İki beyin yarımküresini birbirine bağlayan yoğun sinir ağlarının ismi ise “corpus callosum“, yani “zorlu gövde”dir. Bu karmaşık bağlantı, keseli memeliler haricindeki bütün memelilerin (Eutheria kladının tamamının) beyninde, korteksin hemen altında, uzunlamasına yarık boyunca bulunmaktadır.
Görüntüsünden anlaşılabileceği gibi görevi, beynin iki yarımküresi arasındaki iletişimi sağlamaktır. Beynimizin sol yarımküresi vücudumuzun sağ yarısını kontrol ederken, sağ yarımküre vücudumuzun sol yarısını kontrol etmektedir. İşte bu nedenle, corpus callosum çok kritik bir role sahiptir ve hasar görmesi (veya bazı durumlarda ameliyatla alınması) sonucunda Yabancı El Sendromu gibi çok ilginç nörolojik sorunlarla karşılaşılabilir.

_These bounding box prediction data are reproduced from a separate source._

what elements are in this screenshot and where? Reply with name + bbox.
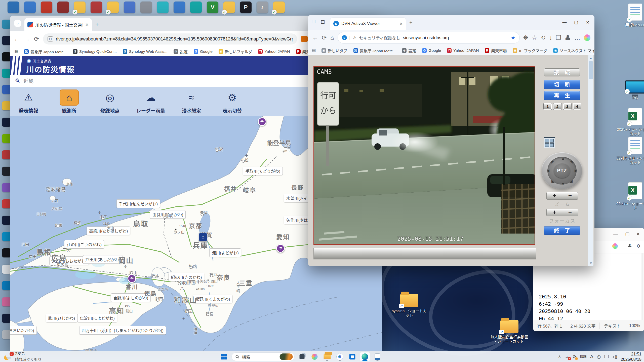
scroll-thumb[interactable] xyxy=(589,61,593,79)
exit-button[interactable]: 終 了 xyxy=(544,226,580,235)
site-info-icon[interactable]: ⊙ xyxy=(48,36,53,41)
desktop-icon[interactable]: P xyxy=(240,2,252,13)
address-bar[interactable]: ⊙ river.go.jp/kawabou/mb?zm=8&clat=34.99… xyxy=(43,33,297,44)
ptz-down-icon[interactable]: ▼ xyxy=(561,182,565,186)
back-button[interactable]: ← xyxy=(312,34,318,41)
ime-mode[interactable]: A xyxy=(590,354,593,359)
river-label[interactable]: 肱川(ひじかわ) xyxy=(46,314,78,322)
edge-bookmark[interactable]: ⊕設定 xyxy=(399,47,419,54)
ptz-downright-icon[interactable]: ◢ xyxy=(570,179,573,183)
focus-plus-button[interactable]: + xyxy=(547,209,562,216)
zoom-plus-button[interactable]: + xyxy=(547,192,562,199)
chrome-bookmark[interactable]: GGoogle xyxy=(191,49,215,55)
taskbar-search[interactable]: 検索 xyxy=(232,352,295,361)
edge-button[interactable] xyxy=(360,352,370,361)
profile-avatar[interactable]: 👤︎ xyxy=(565,34,571,41)
settings-gear-icon[interactable]: ⚙ xyxy=(636,243,640,249)
desktop-icon[interactable] xyxy=(2,281,11,290)
river-label[interactable]: 芦田川(あしだがわ) xyxy=(83,255,123,264)
desktop-icon[interactable] xyxy=(2,150,11,159)
desktop-icon[interactable] xyxy=(8,2,19,13)
desktop-icon[interactable] xyxy=(2,248,11,257)
store-button[interactable] xyxy=(347,352,357,361)
apps-grid-icon[interactable]: ▦ xyxy=(14,49,19,54)
desktop-icon[interactable] xyxy=(2,118,11,127)
edge-bookmark[interactable]: GGoogle xyxy=(420,48,444,54)
downloads-icon[interactable]: ↓ xyxy=(549,34,552,41)
desktop-icon[interactable] xyxy=(2,52,11,61)
desktop-icon[interactable] xyxy=(91,2,102,13)
desktop-icon[interactable] xyxy=(2,330,11,339)
workspaces-icon[interactable]: ❒ xyxy=(312,19,315,24)
rain-station-marker[interactable]: ☂ xyxy=(258,117,266,126)
page-scrollbar[interactable]: ▲ ▼ xyxy=(588,55,593,266)
desktop-icon[interactable] xyxy=(174,2,185,13)
maximize-button[interactable]: ▢ xyxy=(625,231,629,237)
taskbar-clock[interactable]: 21:51 2025/08/15 xyxy=(621,351,641,362)
chrome-bookmark[interactable]: SSynology QuickCon... xyxy=(70,49,119,55)
ptz-right-icon[interactable]: ▶ xyxy=(575,168,578,173)
forward-button[interactable]: → xyxy=(24,35,30,42)
chevron-down-icon[interactable]: ⌄ xyxy=(620,243,623,247)
volume-icon[interactable]: ◁) xyxy=(612,354,617,359)
desktop-icon[interactable] xyxy=(140,2,152,13)
rain-station-marker[interactable]: ☂ xyxy=(276,244,285,253)
close-button[interactable]: ✕ xyxy=(582,20,593,25)
chrome-bookmark[interactable]: 気気象庁 Japan Mete... xyxy=(22,48,69,55)
copilot-icon[interactable] xyxy=(584,34,590,41)
edge-bookmark[interactable]: R楽天市場 xyxy=(482,47,509,54)
back-button[interactable]: ← xyxy=(14,35,20,42)
desktop-shortcut-txt[interactable]: ✓無線LAN.txt xyxy=(616,4,644,27)
desktop-icon[interactable]: ✓ xyxy=(273,2,285,13)
desktop-icon[interactable] xyxy=(2,183,11,192)
home-button[interactable]: ⌂ xyxy=(330,34,334,41)
desktop-icon[interactable]: ✓ xyxy=(74,2,86,13)
desktop-icon[interactable] xyxy=(124,2,135,13)
desktop-shortcut-pc[interactable]: ✓PC xyxy=(616,80,644,100)
desktop-icon[interactable] xyxy=(24,2,36,13)
address-bar[interactable]: e | ⚠ セキュリティ保護なし sinsenyasai.nsddns.org … xyxy=(338,32,520,43)
reload-button[interactable]: ⟳ xyxy=(34,35,39,42)
playback-slider[interactable] xyxy=(313,248,536,259)
chrome-bookmark[interactable]: ▣新しいフォルダ xyxy=(216,48,255,55)
tab-search-button[interactable]: ⌄ xyxy=(14,20,21,27)
ptz-left-icon[interactable]: ◀ xyxy=(546,168,549,173)
new-tab-button[interactable]: + xyxy=(95,21,99,28)
ptz-upright-icon[interactable]: ◥ xyxy=(570,160,573,164)
desktop-icon[interactable] xyxy=(2,199,11,208)
focus-minus-button[interactable]: − xyxy=(562,209,578,216)
minimize-button[interactable]: — xyxy=(559,20,570,25)
account-icon[interactable]: 👤︎ xyxy=(627,243,632,249)
scroll-up-icon[interactable]: ▲ xyxy=(588,55,594,61)
scroll-down-icon[interactable]: ▼ xyxy=(588,260,594,266)
tab-close-icon[interactable]: ✕ xyxy=(399,21,403,26)
edge-bookmark[interactable]: 気気象庁 Japan Mete... xyxy=(351,47,399,54)
extension-icon[interactable] xyxy=(301,36,308,42)
desktop-icon[interactable] xyxy=(2,85,11,94)
desktop-icon[interactable] xyxy=(2,134,11,143)
play-button[interactable]: 再 生 xyxy=(544,91,580,100)
notepad-scrollbar[interactable] xyxy=(641,253,643,320)
edge-bookmark[interactable]: ▣IE ブックマーク xyxy=(510,47,550,54)
selected-station-marker[interactable]: ⌂ xyxy=(198,233,208,241)
new-tab-button[interactable]: + xyxy=(409,19,413,26)
river-label[interactable]: 千代川(せんだいがわ) xyxy=(116,199,160,208)
clock-app-icon[interactable]: ◷ xyxy=(597,354,601,359)
ptz-up-icon[interactable]: ▲ xyxy=(561,156,565,160)
map-tool-レーダー雨量[interactable]: ☁レーダー雨量 xyxy=(139,89,163,114)
tab-close-icon[interactable]: ✕ xyxy=(85,22,89,27)
edge-bookmark[interactable]: ▣新しいタブ xyxy=(319,47,350,54)
desktop-shortcut-memo[interactable]: ✓万引きメモ - ショートカット xyxy=(616,137,644,165)
copilot-button[interactable] xyxy=(310,352,320,361)
edge-bookmark[interactable]: ◉ソースネクスト マイページ xyxy=(551,47,594,54)
task-view-button[interactable] xyxy=(297,352,307,361)
desktop-icon[interactable] xyxy=(2,265,11,274)
chrome-bookmark[interactable]: Y!Yahoo! JAPAN xyxy=(256,49,292,55)
quad-view-icon[interactable] xyxy=(544,137,555,148)
chrome-active-tab[interactable]: 川の防災情報 - 国土交通省 ✕ xyxy=(24,18,92,31)
notepad-button[interactable] xyxy=(373,352,383,361)
desktop-shortcut-xlsx[interactable]: ✓2025+.xlsx - ショートカット xyxy=(616,108,644,136)
channel-3-button[interactable]: 3 xyxy=(563,103,571,110)
browser-essentials-icon[interactable]: ❋ xyxy=(523,34,528,41)
hidden-icons-chevron[interactable]: ∧ xyxy=(558,354,561,359)
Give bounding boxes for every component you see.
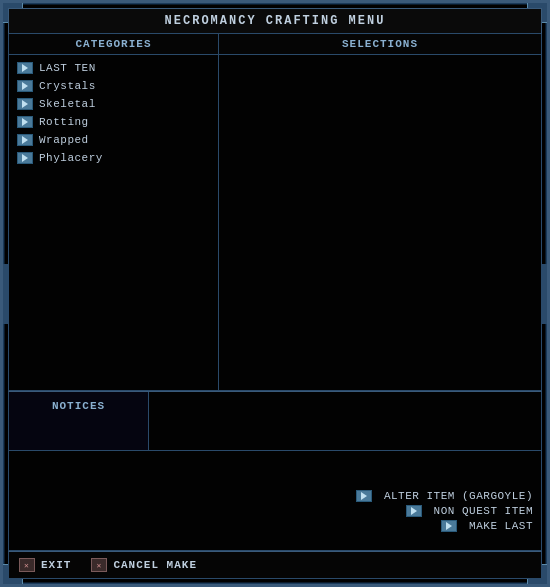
arrow-icon bbox=[17, 98, 33, 110]
action-label: ALTER ITEM (GARGOYLE) bbox=[384, 490, 533, 502]
bottom-bar: EXIT CANCEL MAKE bbox=[8, 551, 542, 579]
categories-header: CATEGORIES bbox=[9, 34, 219, 54]
action-buttons: ALTER ITEM (GARGOYLE) NON QUEST ITEM MAK… bbox=[17, 490, 533, 532]
category-item-crystals[interactable]: Crystals bbox=[9, 77, 218, 95]
cancel-icon bbox=[91, 558, 107, 572]
notices-content bbox=[149, 392, 541, 450]
action-icon bbox=[406, 505, 422, 517]
content-area: NECROMANCY CRAFTING MENU CATEGORIES SELE… bbox=[8, 8, 542, 579]
category-label: Rotting bbox=[39, 116, 89, 128]
category-label: LAST TEN bbox=[39, 62, 96, 74]
title-text: NECROMANCY CRAFTING MENU bbox=[165, 14, 386, 28]
category-icon bbox=[17, 152, 33, 164]
arrow-icon bbox=[356, 490, 372, 502]
arrow-icon bbox=[406, 505, 422, 517]
action-label: NON QUEST ITEM bbox=[434, 505, 533, 517]
arrow-icon bbox=[17, 152, 33, 164]
arrow-icon bbox=[17, 80, 33, 92]
category-icon bbox=[17, 62, 33, 74]
category-icon bbox=[17, 116, 33, 128]
category-label: Phylacery bbox=[39, 152, 103, 164]
exit-button[interactable]: EXIT bbox=[19, 558, 71, 572]
category-item-wrapped[interactable]: Wrapped bbox=[9, 131, 218, 149]
category-item-phylacery[interactable]: Phylacery bbox=[9, 149, 218, 167]
main-panel: LAST TEN Crystals Skeletal bbox=[8, 55, 542, 391]
notices-tab-label: NOTICES bbox=[52, 400, 105, 412]
category-item-rotting[interactable]: Rotting bbox=[9, 113, 218, 131]
exit-icon bbox=[19, 558, 35, 572]
category-icon bbox=[17, 98, 33, 110]
categories-panel: LAST TEN Crystals Skeletal bbox=[9, 55, 219, 390]
category-icon bbox=[17, 134, 33, 146]
category-icon bbox=[17, 80, 33, 92]
column-headers: CATEGORIES SELECTIONS bbox=[8, 34, 542, 55]
category-item-last-ten[interactable]: LAST TEN bbox=[9, 59, 218, 77]
action-icon bbox=[441, 520, 457, 532]
exit-label: EXIT bbox=[41, 559, 71, 571]
selections-panel bbox=[219, 55, 541, 390]
category-item-skeletal[interactable]: Skeletal bbox=[9, 95, 218, 113]
selections-header: SELECTIONS bbox=[219, 34, 541, 54]
action-icon bbox=[356, 490, 372, 502]
main-window: NECROMANCY CRAFTING MENU CATEGORIES SELE… bbox=[0, 0, 550, 587]
action-label: MAKE LAST bbox=[469, 520, 533, 532]
alter-item-button[interactable]: ALTER ITEM (GARGOYLE) bbox=[356, 490, 533, 502]
notices-tab[interactable]: NOTICES bbox=[9, 392, 149, 450]
cancel-label: CANCEL MAKE bbox=[113, 559, 197, 571]
arrow-icon bbox=[17, 116, 33, 128]
arrow-icon bbox=[17, 62, 33, 74]
cancel-make-button[interactable]: CANCEL MAKE bbox=[91, 558, 197, 572]
category-label: Skeletal bbox=[39, 98, 96, 110]
arrow-icon bbox=[17, 134, 33, 146]
make-last-button[interactable]: MAKE LAST bbox=[441, 520, 533, 532]
actions-area: ALTER ITEM (GARGOYLE) NON QUEST ITEM MAK… bbox=[8, 451, 542, 551]
category-label: Wrapped bbox=[39, 134, 89, 146]
category-label: Crystals bbox=[39, 80, 96, 92]
notices-area: NOTICES bbox=[8, 391, 542, 451]
non-quest-item-button[interactable]: NON QUEST ITEM bbox=[406, 505, 533, 517]
arrow-icon bbox=[441, 520, 457, 532]
window-title: NECROMANCY CRAFTING MENU bbox=[8, 8, 542, 34]
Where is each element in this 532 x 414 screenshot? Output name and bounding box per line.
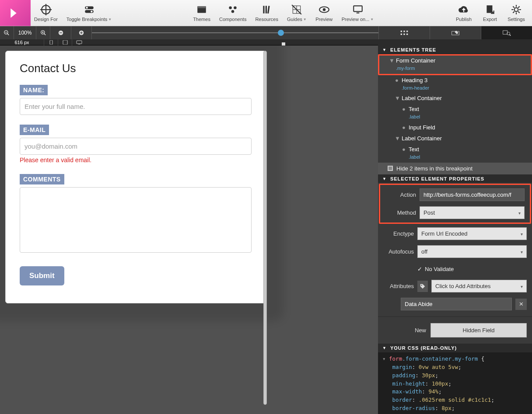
prop-novalidate[interactable]: ✓ No Validate <box>378 261 532 277</box>
zoom-bar: 100% <box>0 26 532 39</box>
elements-tree: ▼Form Container .my-form ●Heading 3 .for… <box>378 54 532 174</box>
right-panel: ▼Elements Tree ▼Form Container .my-form … <box>378 45 532 414</box>
app-logo[interactable] <box>0 0 31 26</box>
collapse-icon: ▼ <box>382 346 387 350</box>
form-title: Contact Us <box>20 62 252 75</box>
ruler-bar: 616 px <box>0 39 532 45</box>
tree-hide-items[interactable]: Hide 2 items in this breakpoint <box>378 163 532 174</box>
svg-rect-44 <box>503 31 508 34</box>
preview-on-button[interactable]: Preview on...▼ <box>338 0 378 26</box>
canvas-area: Contact Us NAME: E-MAIL Please enter a v… <box>0 45 378 414</box>
canvas-scrollbar[interactable] <box>263 51 267 405</box>
tree-form-container[interactable]: ▼Form Container .my-form <box>379 56 531 74</box>
comments-textarea[interactable] <box>20 187 252 253</box>
enctype-select[interactable]: Form Url Encoded <box>417 227 527 240</box>
tree-input-field[interactable]: ●Input Field <box>378 122 532 133</box>
zoom-in-magnifier-button[interactable] <box>36 26 50 39</box>
svg-rect-41 <box>403 34 405 35</box>
themes-icon <box>196 4 208 15</box>
svg-line-46 <box>510 35 511 36</box>
svg-point-9 <box>229 6 232 9</box>
hidden-field-button[interactable]: Hidden Field <box>430 323 527 337</box>
zoom-minus-button[interactable] <box>50 26 71 39</box>
svg-rect-14 <box>267 6 270 14</box>
svg-point-24 <box>514 8 518 12</box>
device-desktop-icon[interactable] <box>72 39 86 45</box>
panel-tab-edit[interactable] <box>430 26 481 39</box>
svg-rect-8 <box>197 6 206 8</box>
guides-button[interactable]: Guides▼ <box>284 0 310 26</box>
gear-icon <box>510 4 522 15</box>
zoom-out-magnifier-button[interactable] <box>0 26 14 39</box>
guides-label: Guides <box>287 17 302 22</box>
components-button[interactable]: Components <box>216 0 250 26</box>
width-px-label: 616 px <box>0 40 44 45</box>
tree-text-2[interactable]: ●Text .label <box>378 144 532 163</box>
svg-rect-49 <box>77 41 82 44</box>
close-icon: ✕ <box>519 301 524 307</box>
panel-tab-grid[interactable] <box>378 26 430 39</box>
prop-autofocus: Autofocus off <box>378 243 532 261</box>
svg-line-29 <box>44 34 46 35</box>
submit-button[interactable]: Submit <box>20 266 64 285</box>
tree-label-container-1[interactable]: ▼Label Container <box>378 93 532 104</box>
tree-text-1[interactable]: ●Text .label <box>378 104 532 122</box>
preview-button[interactable]: Preview <box>312 0 336 26</box>
device-tablet-icon[interactable] <box>58 39 72 45</box>
svg-rect-42 <box>406 34 408 35</box>
design-for-button[interactable]: Design For <box>31 0 61 26</box>
svg-rect-12 <box>263 6 264 13</box>
tree-heading3[interactable]: ●Heading 3 .form-header <box>378 75 532 94</box>
checkbox-icon <box>388 166 393 171</box>
selected-props: Action Method Post Enctype Form Url Enco… <box>378 183 532 344</box>
selected-props-header[interactable]: ▼Selected Element Properties <box>378 174 532 183</box>
panel-tab-inspect[interactable] <box>481 26 532 39</box>
form-canvas[interactable]: Contact Us NAME: E-MAIL Please enter a v… <box>5 51 266 303</box>
email-error: Please enter a valid email. <box>20 157 252 164</box>
svg-rect-21 <box>354 6 362 11</box>
new-hidden-field: New Hidden Field <box>378 317 532 344</box>
prop-method: Method Post <box>380 204 530 222</box>
chevron-down-icon: ▼ <box>303 17 307 21</box>
svg-line-26 <box>7 34 9 35</box>
toggle-breakpoints-button[interactable]: Toggle Breakpoints▼ <box>63 0 115 26</box>
field-label-comments: COMMENTS <box>20 174 64 184</box>
svg-rect-47 <box>50 40 52 45</box>
guides-icon <box>290 4 303 15</box>
svg-rect-22 <box>356 13 359 14</box>
export-label: Export <box>483 17 497 22</box>
action-input[interactable] <box>420 188 525 201</box>
autofocus-select[interactable]: off <box>417 245 527 258</box>
your-css-header[interactable]: ▼Your CSS (Read-Only) <box>378 344 532 352</box>
slider-knob[interactable] <box>278 30 284 36</box>
resources-button[interactable]: Resources <box>252 0 282 26</box>
elements-tree-header[interactable]: ▼Elements Tree <box>378 45 532 54</box>
crosshair-icon <box>40 4 52 15</box>
svg-point-51 <box>421 285 422 285</box>
settings-label: Settings <box>508 17 525 22</box>
method-select[interactable]: Post <box>420 206 525 219</box>
svg-point-10 <box>234 6 237 9</box>
zoom-plus-button[interactable] <box>71 26 92 39</box>
prop-data-abide: Data Abide ✕ <box>378 295 532 313</box>
svg-point-5 <box>86 7 88 9</box>
remove-attr-button[interactable]: ✕ <box>515 299 527 310</box>
design-for-label: Design For <box>34 17 58 22</box>
export-icon <box>484 4 496 15</box>
themes-button[interactable]: Themes <box>189 0 214 26</box>
tree-label-container-2[interactable]: ▼Label Container <box>378 133 532 144</box>
name-input[interactable] <box>20 98 252 115</box>
settings-button[interactable]: Settings <box>504 0 528 26</box>
attributes-select[interactable]: Click to Add Attributes <box>431 280 527 292</box>
svg-rect-40 <box>401 34 402 35</box>
email-input[interactable] <box>20 138 252 155</box>
export-button[interactable]: Export <box>478 0 502 26</box>
prop-action: Action <box>380 186 530 204</box>
data-abide-label: Data Abide <box>405 301 433 307</box>
preview-on-label: Preview on... <box>342 17 370 22</box>
tag-icon <box>417 281 428 292</box>
publish-label: Publish <box>456 17 472 22</box>
publish-button[interactable]: Publish <box>452 0 476 26</box>
breakpoint-slider[interactable] <box>92 26 378 39</box>
device-phone-icon[interactable] <box>44 39 58 45</box>
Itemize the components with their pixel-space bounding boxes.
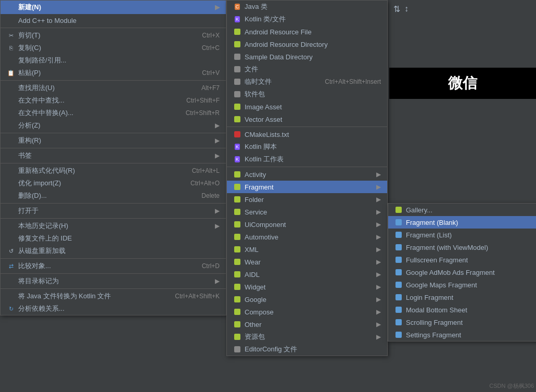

Bu ilginç yapının ne işe yaradığı 1950’lere kadar çözülememişti. Nihayet, 1955 yılında University of Chicago’da bir doktora öğrencisi olan Ronald Myers, yaptığı çalışmalar sırasında bu yapının beyin küreleri arasında koordinasyonu ve insan da dahil olmak üzere hayvanların çoğunda karmaşık problem çözme yetisini mümkün kıldığını göstermiştir.
Corpus callosum, beynimizdeki en yoğun beyaz madde yapılı kısımdır. Beyaz madde, içerisinde sinir uzantıları olarak da bilinen aksonları barındıran beyin bölgeleridir. Corpus callosum içerisinde 200-250 milyon arasında akson bulunur.
Erkeklerle dişiler arasında bu bağlantı köprüsünün yoğunluğu ve nitelikleri arasında herhangi bir fark olup olmadığı, geride bıraktığımız asır boyunca devam eden bir tartışma konusudur. Bu tartışma öyle hararetli bir şekilde devam etmiştir ki, bazı beyin görüntüleme teknolojilerinin önünün açılması, bu tartışmalar sayesinde mümkün olmuştur.
Özellikle 1990’lardan sonra geliştirilen teknolojiler, gerçekten de cinsiyete bağlı olarak corpus callosum’un fark gösterebileceğini ortaya koymuştur. Fakat bu fark, yapının tümünde değildir. Belli bağlantılar erkeklerde daha yoğunken, bazı diğer bağlantılar dişilerde daha yoğundur.